For a number of years, SEC employees have been required to clear in advance securities transactions and to comply with minimum holding periods. Additionally, employees may not:
- make transactions in derivatives nor in securities of companies the agency is investigating
- engage in short selling
- participate in initial public offerings for seven calendar days after the offerings
- carry securities on margin
While the SEC has for many years prohibited employees from investing in stocks of entities directly regulated by the SEC (such as broker-dealers and investment advisers), the rule amendments broaden the prohibited holdings restrictions to ban employees from investing in financial industry sector funds.

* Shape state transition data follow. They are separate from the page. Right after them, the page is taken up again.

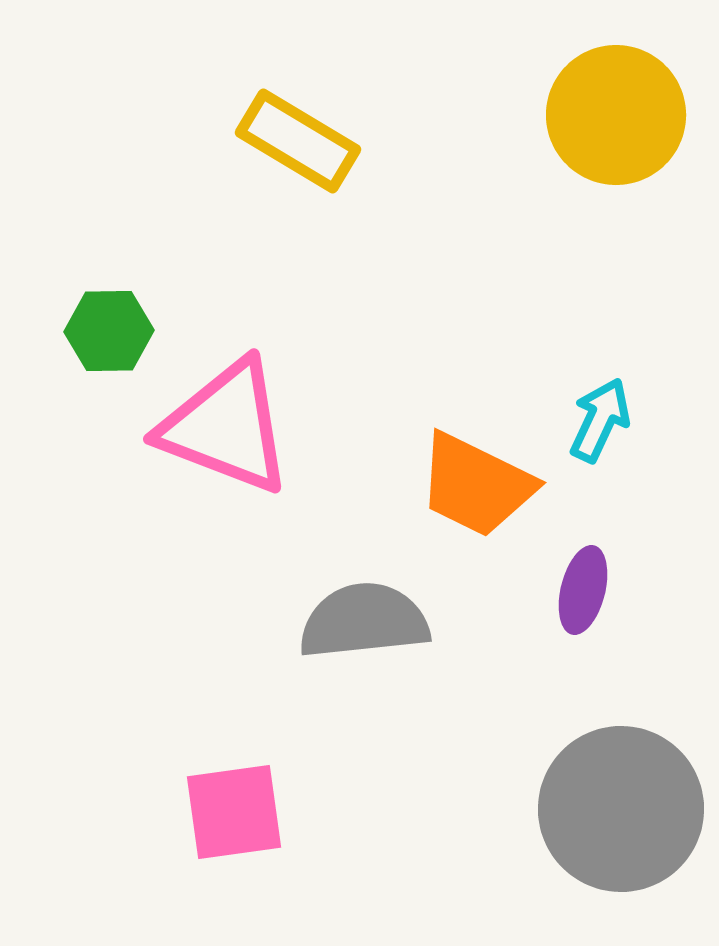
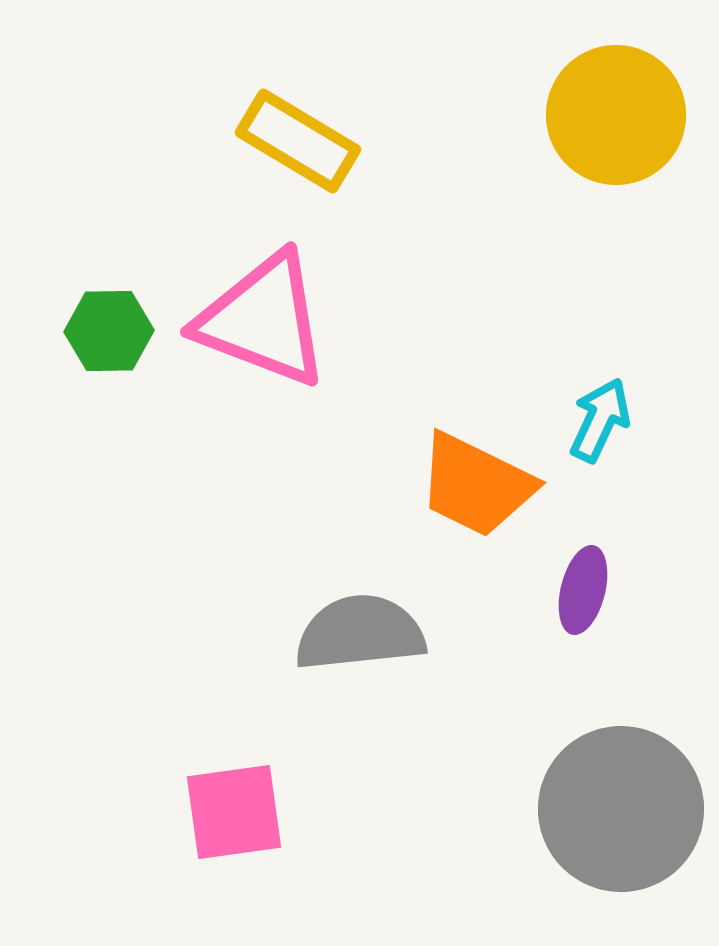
pink triangle: moved 37 px right, 107 px up
gray semicircle: moved 4 px left, 12 px down
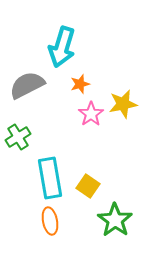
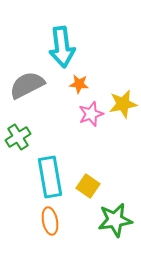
cyan arrow: rotated 24 degrees counterclockwise
orange star: moved 1 px left; rotated 24 degrees clockwise
pink star: rotated 15 degrees clockwise
cyan rectangle: moved 1 px up
green star: rotated 28 degrees clockwise
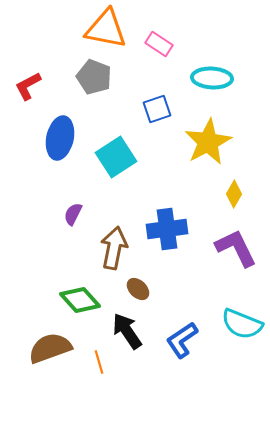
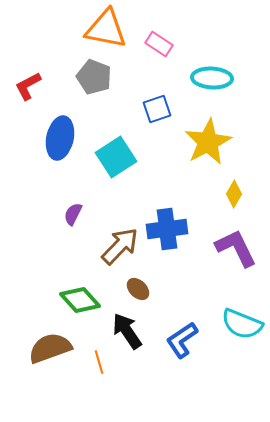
brown arrow: moved 6 px right, 2 px up; rotated 33 degrees clockwise
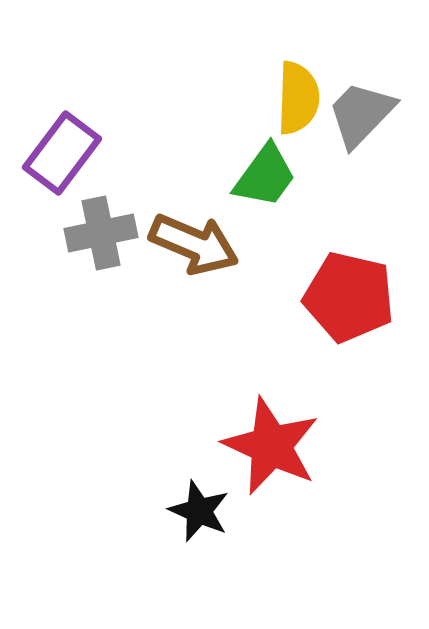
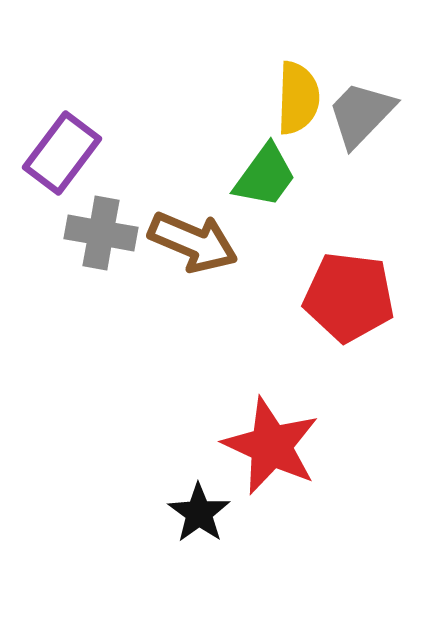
gray cross: rotated 22 degrees clockwise
brown arrow: moved 1 px left, 2 px up
red pentagon: rotated 6 degrees counterclockwise
black star: moved 2 px down; rotated 12 degrees clockwise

This policy exists because employee ownership of financial industry sector funds poses similar risks of conflicts of interest and appearance concerns.
Under the new amendments, the enhancements to data collection will:
- allow employees to comply with existing reporting requirements by authorizing financial institutions to transmit data on their covered securities transactions and holdings directly to the SEC through an automated electronic system
- enhance internal compliance controls by facilitating the detection and remediation of violations in real time, mitigating burdensome manual processes for transaction confirmations and reporting, and providing an independently verifiable source for compliance regulation and testing
The new rules will also enhance the effective use of the SEC’s resources to monitor compliance of securities investments and transactions that involve significant ethics risks. The rule amendments exempt diversified mutual funds from the Supplemental Ethics Rule’s requirements because diversified mutual funds pose a low risk of misuse of nonpublic information for personal gain, conflicts of interest, or appearance problems, as compared to other types of securities. Mutual funds that concentrate investments in a particular sector, industry, business, state, or country other than the United States remain subject to the rules.
The Supplemental Standards of Ethical Conduct for Members and Employees of the Securities and Exchange Commission final rule goes into effect 30 days following publication in the Federal Register.
Source:
SEC Updates Ethics Rules Governing Securities Trading by Agency Personnel (sec.gov)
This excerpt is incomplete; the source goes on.